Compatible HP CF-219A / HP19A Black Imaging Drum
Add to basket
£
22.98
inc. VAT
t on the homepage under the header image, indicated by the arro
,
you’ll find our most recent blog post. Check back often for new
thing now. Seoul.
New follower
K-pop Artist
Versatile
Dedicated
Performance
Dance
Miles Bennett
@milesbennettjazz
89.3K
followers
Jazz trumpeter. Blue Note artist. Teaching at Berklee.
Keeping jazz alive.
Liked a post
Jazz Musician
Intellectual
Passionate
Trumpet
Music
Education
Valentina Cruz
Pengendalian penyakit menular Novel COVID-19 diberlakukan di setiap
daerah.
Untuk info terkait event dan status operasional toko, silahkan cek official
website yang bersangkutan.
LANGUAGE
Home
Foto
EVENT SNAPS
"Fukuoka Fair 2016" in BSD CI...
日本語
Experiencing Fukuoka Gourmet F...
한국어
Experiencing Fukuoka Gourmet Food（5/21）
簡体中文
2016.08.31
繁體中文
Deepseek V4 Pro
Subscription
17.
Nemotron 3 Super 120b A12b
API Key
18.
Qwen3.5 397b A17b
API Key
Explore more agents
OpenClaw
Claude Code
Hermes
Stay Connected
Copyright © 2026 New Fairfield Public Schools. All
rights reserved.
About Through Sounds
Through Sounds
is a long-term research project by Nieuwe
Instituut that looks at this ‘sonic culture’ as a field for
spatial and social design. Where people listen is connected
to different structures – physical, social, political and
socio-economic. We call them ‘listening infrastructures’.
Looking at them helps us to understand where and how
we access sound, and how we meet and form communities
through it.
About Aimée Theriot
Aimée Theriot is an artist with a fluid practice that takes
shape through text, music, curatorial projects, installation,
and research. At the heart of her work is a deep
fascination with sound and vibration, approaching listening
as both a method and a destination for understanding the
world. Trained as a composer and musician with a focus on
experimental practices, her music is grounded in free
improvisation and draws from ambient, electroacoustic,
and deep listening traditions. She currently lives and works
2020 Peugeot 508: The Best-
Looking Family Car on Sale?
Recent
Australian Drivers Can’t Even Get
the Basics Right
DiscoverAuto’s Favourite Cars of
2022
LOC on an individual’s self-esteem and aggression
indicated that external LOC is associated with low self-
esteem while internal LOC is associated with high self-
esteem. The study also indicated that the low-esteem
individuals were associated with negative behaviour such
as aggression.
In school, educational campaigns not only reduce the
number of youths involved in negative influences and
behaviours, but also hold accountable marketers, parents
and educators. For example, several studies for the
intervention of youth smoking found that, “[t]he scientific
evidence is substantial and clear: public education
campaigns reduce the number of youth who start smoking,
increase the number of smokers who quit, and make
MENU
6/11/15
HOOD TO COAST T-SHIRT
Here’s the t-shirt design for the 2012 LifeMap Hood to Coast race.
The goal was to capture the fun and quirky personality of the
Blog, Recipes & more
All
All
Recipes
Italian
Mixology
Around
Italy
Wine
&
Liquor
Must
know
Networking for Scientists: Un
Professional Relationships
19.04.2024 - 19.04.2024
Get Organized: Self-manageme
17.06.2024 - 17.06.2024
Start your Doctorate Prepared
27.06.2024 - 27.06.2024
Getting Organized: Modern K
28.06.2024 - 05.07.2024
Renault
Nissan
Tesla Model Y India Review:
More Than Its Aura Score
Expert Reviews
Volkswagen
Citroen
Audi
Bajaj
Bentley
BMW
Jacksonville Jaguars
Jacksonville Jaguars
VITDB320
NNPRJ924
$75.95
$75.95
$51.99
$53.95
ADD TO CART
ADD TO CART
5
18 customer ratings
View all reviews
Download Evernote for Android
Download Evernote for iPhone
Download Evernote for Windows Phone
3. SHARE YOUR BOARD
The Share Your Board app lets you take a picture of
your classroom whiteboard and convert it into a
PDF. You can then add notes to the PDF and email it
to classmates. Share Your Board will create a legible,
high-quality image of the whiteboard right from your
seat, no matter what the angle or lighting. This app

───

> TASK PROMPT:
The entire listing has to be written out again exactly.

> PROBLEM SOLUTION:
Compatible HP CF-219A / HP19A Black Imaging Drum
Add to basket
£
22.98
inc. VAT
t on the homepage under the header image, indicated by the arro
,
you’ll find our most recent blog post. Check back often for new
thing now. Seoul.
New follower
K-pop Artist
Versatile
Dedicated
Performance
Dance
Miles Bennett
@milesbennettjazz
89.3K
followers
Jazz trumpeter. Blue Note artist. Teaching at Berklee.
Keeping jazz alive.
Liked a post
Jazz Musician
Intellectual
Passionate
Trumpet
Music
Education
Valentina Cruz
Pengendalian penyakit menular Novel COVID-19 diberlakukan di setiap
daerah.
Untuk info terkait event dan status operasional toko, silahkan cek official
website yang bersangkutan.
LANGUAGE
Home
Foto
EVENT SNAPS
"Fukuoka Fair 2016" in BSD CI...
日本語
Experiencing Fukuoka Gourmet F...
한국어
Experiencing Fukuoka Gourmet Food（5/21）
簡体中文
2016.08.31
繁體中文
Deepseek V4 Pro
Subscription
17.
Nemotron 3 Super 120b A12b
API Key
18.
Qwen3.5 397b A17b
API Key
Explore more agents
OpenClaw
Claude Code
Hermes
Stay Connected
Copyright © 2026 New Fairfield Public Schools. All
rights reserved.
About Through Sounds
Through Sounds
is a long-term research project by Nieuwe
Instituut that looks at this ‘sonic culture’ as a field for
spatial and social design. Where people listen is connected
to different structures – physical, social, political and
socio-economic. We call them ‘listening infrastructures’.
Looking at them helps us to understand where and how
we access sound, and how we meet and form communities
through it.
About Aimée Theriot
Aimée Theriot is an artist with a fluid practice that takes
shape through text, music, curatorial projects, installation,
and research. At the heart of her work is a deep
fascination with sound and vibration, approaching listening
as both a method and a destination for understanding the
world. Trained as a composer and musician with a focus on
experimental practices, her music is grounded in free
improvisation and draws from ambient, electroacoustic,
and deep listening traditions. She currently lives and works
2020 Peugeot 508: The Best-
Looking Family Car on Sale?
Recent
Australian Drivers Can’t Even Get
the Basics Right
DiscoverAuto’s Favourite Cars of
2022
LOC on an individual’s self-esteem and aggression
indicated that external LOC is associated with low self-
esteem while internal LOC is associated with high self-
esteem. The study also indicated that the low-esteem
individuals were associated with negative behaviour such
as aggression.
In school, educational campaigns not only reduce the
number of youths involved in negative influences and
behaviours, but also hold accountable marketers, parents
and educators. For example, several studies for the
intervention of youth smoking found that, “[t]he scientific
evidence is substantial and clear: public education
campaigns reduce the number of youth who start smoking,
increase the number of smokers who quit, and make
MENU
6/11/15
HOOD TO COAST T-SHIRT
Here’s the t-shirt design for the 2012 LifeMap Hood to Coast race.
The goal was to capture the fun and quirky personality of the
Blog, Recipes & more
All
All
Recipes
Italian
Mixology
Around
Italy
Wine
&
Liquor
Must
know
Networking for Scientists: Un
Professional Relationships
19.04.2024 - 19.04.2024
Get Organized: Self-manageme
17.06.2024 - 17.06.2024
Start your Doctorate Prepared
27.06.2024 - 27.06.2024
Getting Organized: Modern K
28.06.2024 - 05.07.2024
Renault
Nissan
Tesla Model Y India Review:
More Than Its Aura Score
Expert Reviews
Volkswagen
Citroen
Audi
Bajaj
Bentley
BMW
Jacksonville Jaguars
Jacksonville Jaguars
VITDB320
NNPRJ924
$75.95
$75.95
$51.99
$53.95
ADD TO CART
ADD TO CART
5
18 customer ratings
View all reviews
Download Evernote for Android
Download Evernote for iPhone
Download Evernote for Windows Phone
3. SHARE YOUR BOARD
The Share Your Board app lets you take a picture of
your classroom whiteboard and convert it into a
PDF. You can then add notes to the PDF and email it
to classmates. Share Your Board will create a legible,
high-quality image of the whiteboard right from your
seat, no matter what the angle or lighting. This app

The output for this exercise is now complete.